Créteil, le 24 janvier. C’est l’affaire Duhamel qui a décidé Philippe Bouriachi à se délivrer de ce secret enfoui. D’abord par l’écriture, puis par la parole. LP/Marine Legrand

Derrière son sourire et son énergie, il y a un enfant brisé, meurtri à jamais. Mais qui a appris à vivre avec cette souffrance enfouie. Philippe Bouriachi, élu d'opposition EELV dans la ville d'Orly (Val-de-Marne), a décidé de témoigner. Il a accepté de raconter à notre journal l'inceste dont il assure avoir été victime du CE2 jusqu'à la 6e de la part de son frère aîné.

Il avait caché ces années sombres au plus profond de lui, jusqu'à ce qu'elles ressurgissent avec l'émergence du hashtag #MeTooInceste lancé après la révélation des accusations de viol et agressions sexuelles du politologue Olivier Duhamel sur son beau-fils, frère jumeau de Camille Kouchner.

Qui êtes-vous, Philippe Bouriachi ?

J'ai 48 ans, je suis marié, père de trois enfants, autoentrepreneur et chroniqueur radio. J'habite dans la ville d'Orly où je suis élu EELV de la minorité, responsable de la section locale EELV. J'y fus candidat aux municipales en 2014 et 2020. Je suis membre des instances départementales, régionales et nationales d'Europe Ecologie Les Verts et candidat aux élections régionales de 2021 en Ile-de-France. J'ai deux frères : un aîné et un cadet, Taïeb.

Que s'est-il passé de vos 8 ans à vos 12 ans ?

Durant ma deuxième année de CE2, quand j'avais 8 ans, mon frère aîné qui avait 14 ans s'est mis à me violer chaque mercredi. Ce jour-là, je n'avais pas école et maman travaillait, donc j'étais à la maison avec lui. J'avais beau hurler, me débattre, il continuait et me donnait des coups. J'étais rachitique à l'époque. Face à un ado de 14 ans, je ne faisais pas le poids. Je souffrais, je saignais. Je criais, hurlais. Comment mes voisins n'ont-ils jamais rien entendu alors que je les entendais dès qu'ils toussaient ? Parfois, je parvenais à m'échapper en partant tôt le matin. Je traînais alors dans la ville, allais déjeuner chez un copain de classe de temps en temps. Pour moi, le mercredi c'était pas « ravioli » ; c'était viol.

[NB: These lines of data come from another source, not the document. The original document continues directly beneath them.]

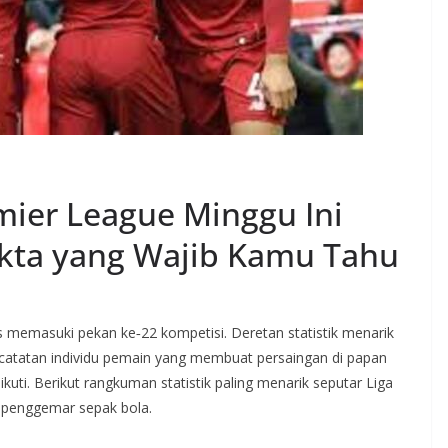
emier League Minggu Ini
akta yang Wajib Kamu Tahu
memasuki pekan ke‑22 kompetisi. Deretan statistik menarik
 catatan individu pemain yang membuat persaingan di papan
kuti. Berikut rangkuman statistik paling menarik seputar Liga
ra penggemar sepak bola.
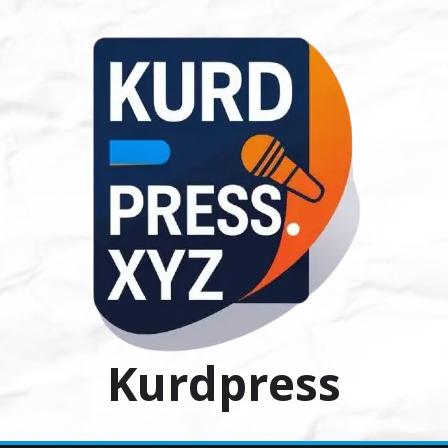
Ski
t
conten
Kurdpress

« Ma mère lui a dit : Si tu le retouches, je te tue de mes propres mains »

J'ai tenté plein de fois d'en parler à ma mère. Mais j'avais peur car mon frère avait menacé de me tuer puis de tuer maman si j'en parlais. Ce cauchemar a duré jusqu'à la 6e, quand j'ai eu 12 ans. Un jour, ma mère m'a appris que j'étais le fruit d'un adultère, que c'était un secret de famille et que c'était très dur à vivre. Je lui ai répondu : « Moi aussi j'ai un secret de famille à te dire ». Et je lui ai raconté. Elle était en état de choc : « Pourquoi tu inventes ? Si c'était le cas, tu me l'aurais dit plus tôt ! » Or, ce n'était pas si simple. J'avais peur, j'avais honte. Maman m'a fait promettre de garder ça entre nous car les gens ne comprendraient pas, ils se moqueraient, on serait déshonoré et mon beau-père — que nous adorions — risquerait de partir.

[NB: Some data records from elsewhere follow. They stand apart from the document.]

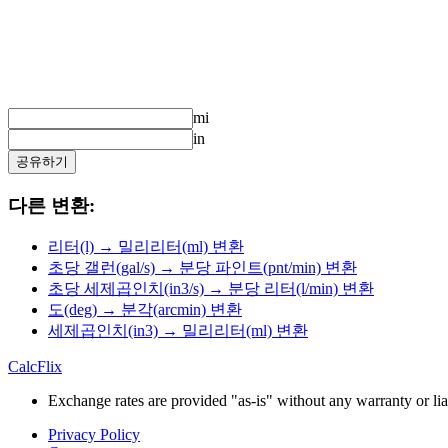
mi
in
공유하기
다른 변환:
리터(l) → 밀리리터(ml) 변환
초당 갤런(gal/s) → 분당 파인트(pnt/min) 변환
초당 세제곱인치(in3/s) → 분당 리터(l/min) 변환
도(deg) → 분각(arcmin) 변환
세제곱인치(in3) → 밀리리터(ml) 변환
CalcFlix
Exchange rates are provided "as-is" without any warranty or liab
Privacy Policy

Le lendemain, elle a convoqué mon grand frère. Au début, il a nié. Puis elle lui a assuré qu'un médecin m'avait examiné et constaté des lésions. Il a alors avoué. « C'est parce que tu ne m'as pas donné les sous pour aller voir des prostituées », a-t-il justifié. « Si tu le retouches, je te tue de mes propres mains », lui a-t-elle répondu. Plus jamais mon frère ne m'a retouché depuis ce jour-là.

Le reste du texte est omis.